Using thunks: Why isn't my code printing sequentially?

Question

I'm trying to understand thunks. I'm going through Kyle Simpson's Rethinking Async JS course on Lynda.

I have this code:

function makeThunk(fn) {
    var args = [].slice.call(arguments, 1);
    return function(cb) {
        args.push(cb);
        fn.apply(null, args);
    }
}

function addAsync(x,y, cb) {
    setTimeout(function() {
        cb(x+y);
    }, 1000);
}


var thunk = makeThunk(addAsync, 10,15);

Now, when I execute the following:

thunk(function(sum) {
    console.log(sum * sum);
})

thunk(function(sum) {
    console.log(sum);
})

The result is 625 printed twice.

However, when I execute

thunk(function(sum) {
    console.log(sum);
})
thunk(function(sum) {
    console.log(sum * sum);
})

The result is 25 executed twice.

My expectation in the first case is 625 printed then 25. And in the second case 25 is printed then 625.

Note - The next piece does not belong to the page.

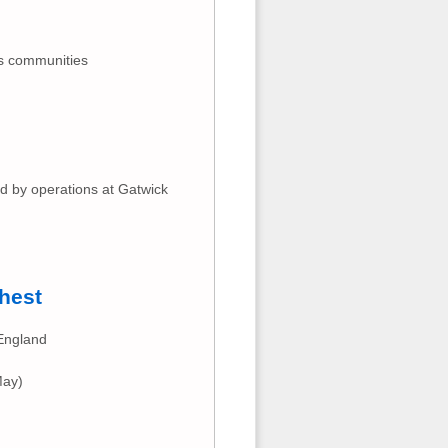
ts communities
ed by operations at Gatwick
hest
 England
May)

Why is my expectation incorrect?

Answer 1

var thunk = makeThunk(addAsync, 10,15);

After that the closured args array is:

[10, 15]

Now if you call thunk :

thunk(function one(sum) {
console.log(sum * sum);
})

The internal args is:

[10, 15, one]

And the function is executed the first time. Then you call:

thunk(function two(sum) {
  console.log(sum);
})

So args will look like this:

[10, 15, one, two]

So addAsync is called like:

addAsync(10, 15, one, two)

So cb is one again, therefore the first function is executed twice.

---

To resolve this, you may want to change the modification through push into an nonmutating concat:

return function(cb) {
    fn.apply(null, args.concat(cb));
}